Belarussian investigators said later they intended to seize Uralkali’s assets and property, claiming the company incurred $100 million of damages in Belarus, according to a report by the RIA agency.
“Evaluating the documents received by investigators, a decision will be reached to seize the property and assets of Uralkali,” a Belarussian Investigative Committee spokesman told Russian news agency RIA.
Uralkali said it refuted any allegations of wrongdoing by Baumgertner or any other of its managers. It declined to comment on the seizure of assets or property in Belarus.
The company’s surprise decision to quit the joint venture with Belarussian partner Belaruskali at the end of July caused outrage in Minsk, which had long resisted Russian pressure to sell its potash interests.
Belarus is Moscow’s staunchest ally among former Soviet republics but its economy is stagnating after a financial crisis in 2011.
The dissolution of the cartel, which could cause the global potash price to plummet 25 percent in the second half of 2013, is a major headache for Belarus where it is a major foreign-currency earner.
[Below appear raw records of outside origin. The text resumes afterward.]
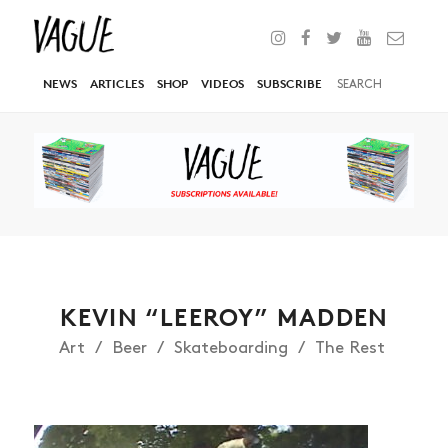
NEWS
ARTICLES
SHOP
VIDEOS
SUBSCRIBE
KEVIN “LEEROY” MADDEN
Art
Beer
Skateboarding
The Rest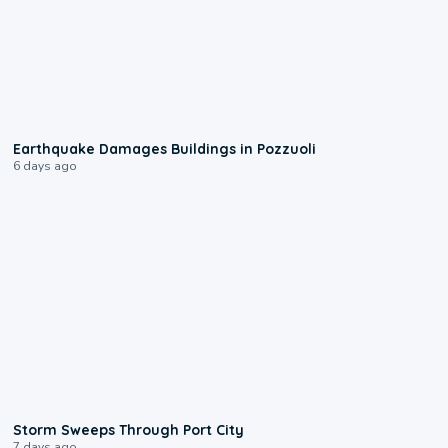
1:55
Earthquake Damages Buildings in Pozzuoli
6 days ago
0:12
Storm Sweeps Through Port City
7 days ago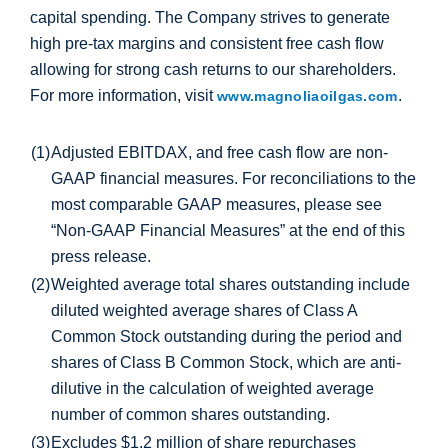
capital spending. The Company strives to generate
high pre‐tax margins and consistent free cash flow
allowing for strong cash returns to our shareholders.
For more information, visit
.
www.magnoliaoilgas.com
(1)
Adjusted EBITDAX, and free cash flow are non-
GAAP financial measures. For reconciliations to the
most comparable GAAP measures, please see
“Non-GAAP Financial Measures” at the end of this
press release.
(2)
Weighted average total shares outstanding include
diluted weighted average shares of Class A
Common Stock outstanding during the period and
shares of Class B Common Stock, which are anti-
dilutive in the calculation of weighted average
number of common shares outstanding.
(3)
Excludes
$1.2 million
of share repurchases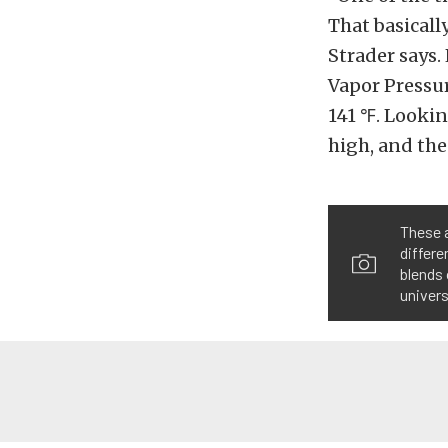
That basicall
Strader says.
Vapor Pressur
141 ℉. Lookin
high, and the 
These a
differe
blends 
univers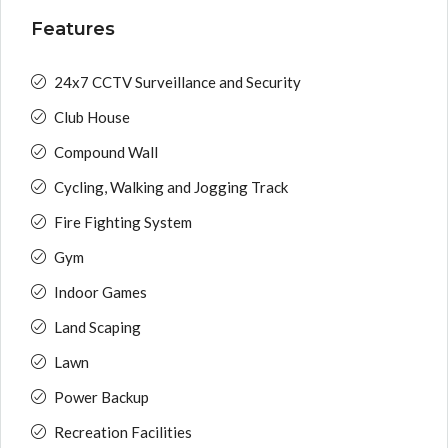
Features
24x7 CCTV Surveillance and Security
Club House
Compound Wall
Cycling, Walking and Jogging Track
Fire Fighting System
Gym
Indoor Games
Land Scaping
Lawn
Power Backup
Recreation Facilities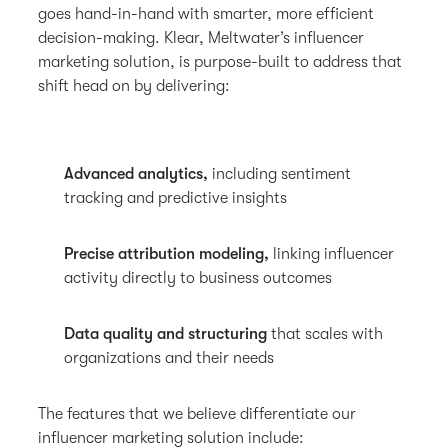
goes hand-in-hand with smarter, more efficient
decision-making. Klear, Meltwater’s influencer
marketing solution, is purpose-built to address that
shift head on by delivering:
Advanced analytics,
including sentiment
tracking and predictive insights
Precise attribution modeling,
linking influencer
activity directly to business outcomes
Data quality and structuring
that scales with
organizations and their needs
The features that we believe differentiate our
influencer marketing solution include: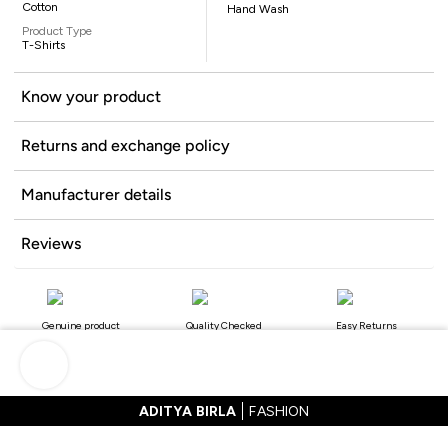
Cotton
Hand Wash
Product Type
T-Shirts
Know your product
Returns and exchange policy
Manufacturer details
Reviews
Genuine product
Quality Checked
Easy Returns
ADITYA BIRLA
FASHION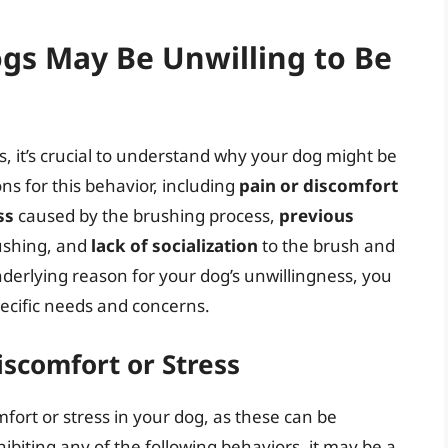
s May Be Unwilling to Be
, it’s crucial to understand why your dog might be
ns for this behavior, including
pain or discomfort
ss
caused by the brushing process,
previous
ushing, and
lack of socialization
to the brush and
derlying reason for your dog’s unwillingness, you
pecific needs and concerns.
iscomfort or Stress
omfort or stress in your dog, as these can be
xhibiting any of the following behaviors, it may be a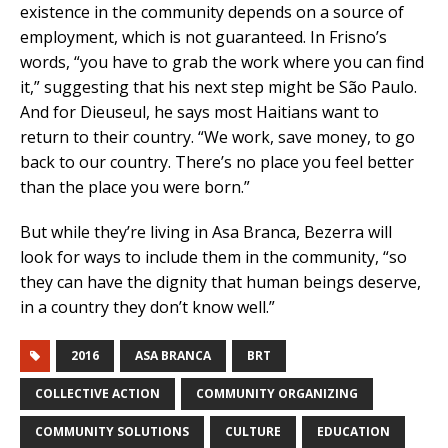
existence in the community depends on a source of
employment, which is not guaranteed. In Frisno’s
words, “you have to grab the work where you can find
it,” suggesting that his next step might be São Paulo.
And for Dieuseul, he says most Haitians want to
return to their country. “We work, save money, to go
back to our country. There’s no place you feel better
than the place you were born.”
But while they’re living in Asa Branca, Bezerra will
look for ways to include them in the community, “so
they can have the dignity that human beings deserve,
in a country they don’t know well.”
2016
ASA BRANCA
BRT
COLLECTIVE ACTION
COMMUNITY ORGANIZING
COMMUNITY SOLUTIONS
CULTURE
EDUCATION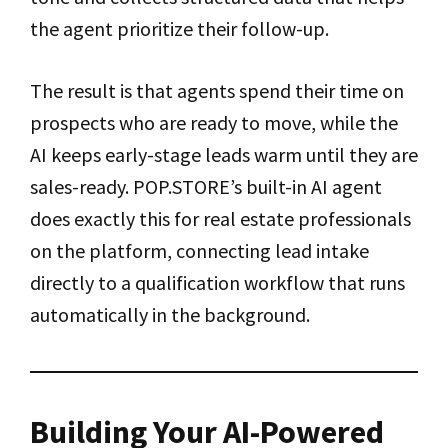
the agent prioritize their follow-up.
The result is that agents spend their time on
prospects who are ready to move, while the
AI keeps early-stage leads warm until they are
sales-ready. POP.STORE’s built-in AI agent
does exactly this for real estate professionals
on the platform, connecting lead intake
directly to a qualification workflow that runs
automatically in the background.
Building Your AI-Powered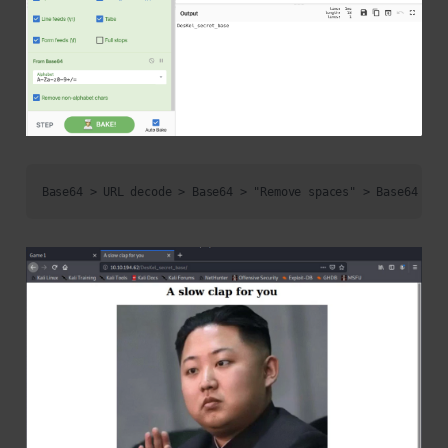
Base64 > URL decode > Base64 > "Remove spaces" > Base64 > "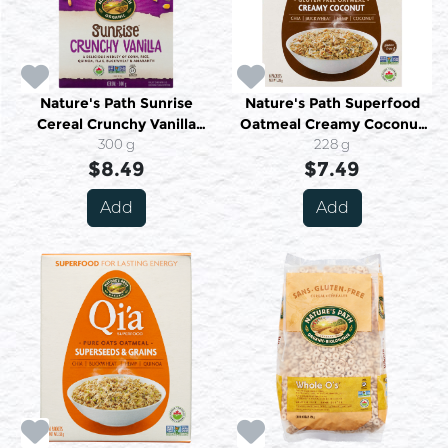
Nature's Path Sunrise
Nature's Path Superfood
Cereal Crunchy Vanilla
Oatmeal Creamy Coconut
Organic 300 g
300 g
Organic 6 Packets 228 g
228 g
$8.49
$7.49
Add
Add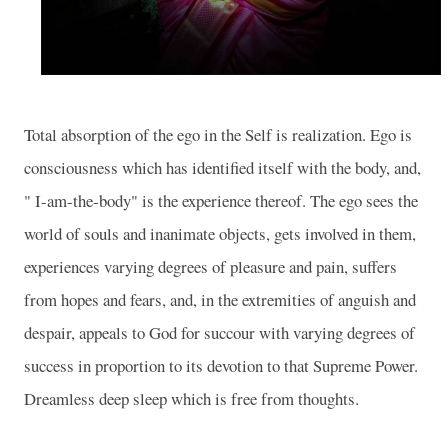
Total absorption of the ego in the Self is realization. Ego is
consciousness which has identified itself with the body, and,
" I-am-the-body" is the experience thereof. The ego sees the
world of souls and inanimate objects, gets involved in them,
experiences varying degrees of pleasure and pain, suffers
from hopes and fears, and, in the extremities of anguish and
despair, appeals to God for succour with varying degrees of
success in proportion to its devotion to that Supreme Power.
Dreamless deep sleep which is free from thoughts.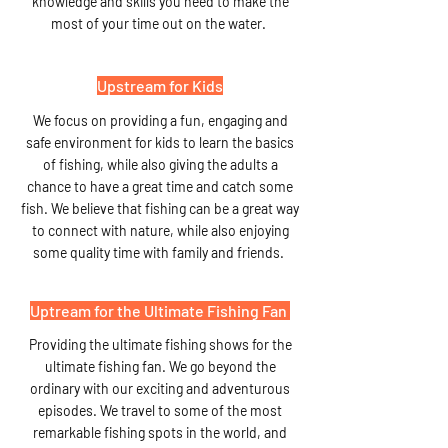
knowledge and skills you need to make the
most of your time out on the water.
Upstream for Kids
We focus on providing a fun, engaging and
safe environment for kids to learn the basics
of fishing, while also giving the adults a
chance to have a great time and catch some
fish. We believe that fishing can be a great way
to connect with nature, while also enjoying
some quality time with family and friends.
Uptream for the Ultimate Fishing Fan
Providing the ultimate fishing shows for the
ultimate fishing fan. We go beyond the
ordinary with our exciting and adventurous
episodes. We travel to some of the most
remarkable fishing spots in the world, and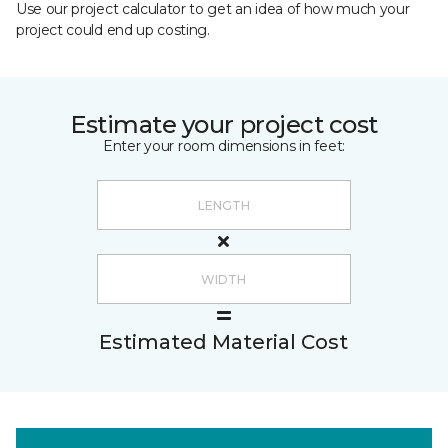
Use our project calculator to get an idea of how much your
project could end up costing.
Estimate your project cost
Enter your room dimensions in feet:
Estimated Material Cost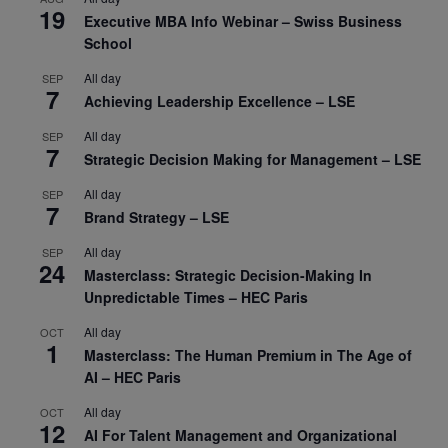
19
Executive MBA Info Webinar – Swiss Business
School
All day
SEP
7
Achieving Leadership Excellence – LSE
All day
SEP
7
Strategic Decision Making for Management – LSE
All day
SEP
7
Brand Strategy – LSE
All day
SEP
24
Masterclass: Strategic Decision-Making In
Unpredictable Times – HEC Paris
All day
OCT
1
Masterclass: The Human Premium in The Age of
AI – HEC Paris
All day
OCT
12
AI For Talent Management and Organizational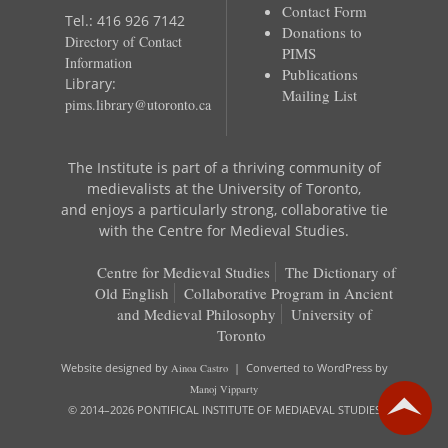
Contact Form
Tel.: 416 926 7142
Donations to
Directory of Contact
PIMS
Information
Publications
Library:
Mailing List
pims.library@utoronto.ca
The Institute is part of a thriving community of
medievalists at the University of Toronto,
and enjoys a particularly strong, collaborative tie
with the Centre for Medieval Studies.
Centre for Medieval Studies
The Dictionary of
Old English
Collaborative Program in Ancient
and Medieval Philosophy
University of
Toronto
Website designed by
Ainoa Castro
| Converted to WordPress by
Manoj Vipparty
© 2014–2026 PONTIFICAL INSTITUTE OF MEDIAEVAL STUDIES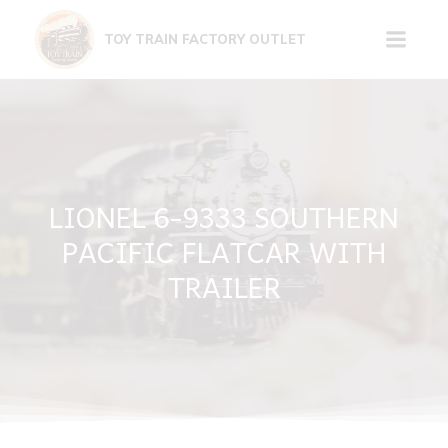
Skip
to
TOY TRAIN FACTORY OUTLET
content
LIONEL 6-9333 SOUTHERN
PACIFIC FLATCAR WITH
TRAILER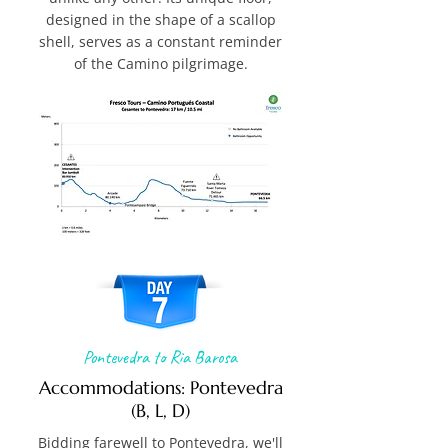
designed in the shape of a scallop
shell, serves as a constant reminder
of the Camino pilgrimage.
Pontevedra to Ria Barosa
Accommodations: Pontevedra
(B, L, D)
Bidding farewell to Pontevedra, we'll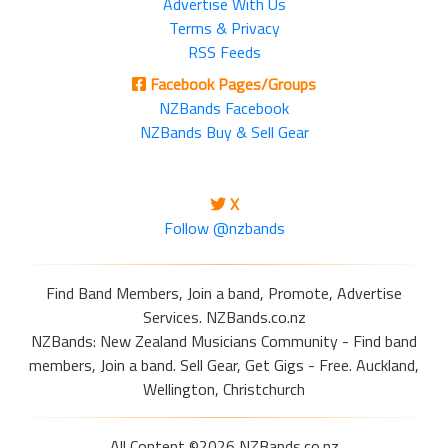
Advertise With Us
Terms & Privacy
RSS Feeds
Facebook Pages/Groups
NZBands Facebook
NZBands Buy & Sell Gear
X
Follow @nzbands
Find Band Members, Join a band, Promote, Advertise
Services. NZBands.co.nz
NZBands: New Zealand Musicians Community - Find band
members, Join a band. Sell Gear, Get Gigs - Free. Auckland,
Wellington, Christchurch
All Content ©2026 NZBands.co.nz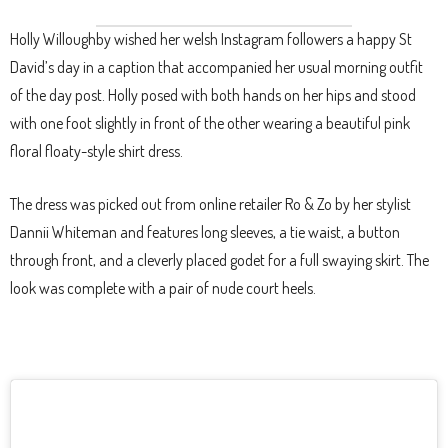
Holly Willoughby wished her welsh Instagram followers a happy St
David’s day in a caption that accompanied her usual morning outfit
of the day post. Holly posed with both hands on her hips and stood
with one foot slightly in front of the other wearing a beautiful pink
floral floaty-style shirt dress.
The dress was picked out from online retailer Ro & Zo by her stylist
Dannii Whiteman and features long sleeves, a tie waist, a button
through front, and a cleverly placed godet for a full swaying skirt. The
look was complete with a pair of nude court heels.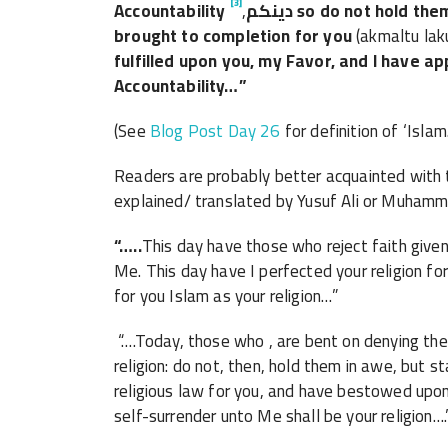
[3]
Accountability
,
دينكم
so do not hold them
brought to completion for you
(akmaltu lak
fulfilled upon you, my Favor, and I have a
Accountability…”
(See
Blog Post Day 26
for definition of ‘Islam.
Readers are probably better acquainted with t
explained/ translated by Yusuf Ali or Muhamm
“…..
This day have those who reject faith given 
Me. This day have I perfected your religion f
for you Islam as your religion…”
“….Today, those who , are bent on denying the 
religion: do not, then, hold them in awe, but 
religious law for you, and have bestowed upon
self-surrender unto Me shall be your religion….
BPC had 31 percent of the world’s potash market in 2012 and North American consortium Cantopex had 35 percent, according to Bank of America Merrill Lynch.
Analysts estimate the global potash market to be worth $23 billion based on 2012 traded volumes and average prices.
“The unexpected break was meant to strike a blow at Belarussian producers that were seen as competitors ... They planned the collapse of the global potash market,” Belarussian Investigative Committee representative Pavel Traulko said.
The news of the detention pushed Uralkali shares down 3.4 percent to be the biggest loser in Moscow’s MICEX blue chip stock index .MCX, in one of its largest daily losses since it stunned the global potash industry by walking out of BPC.
Uralkali representative Alexander Babinski told Reuters that Baumgertner, who is also a supervisory board member at the BPC, had been in Minsk at the invitation of Prime Minister Mikhail Myasnikovich. “He met with him, and after the meeting he was detained at the airport,” he said.
If charged and found guilty, Baumgertner could face up to 10 years in prison.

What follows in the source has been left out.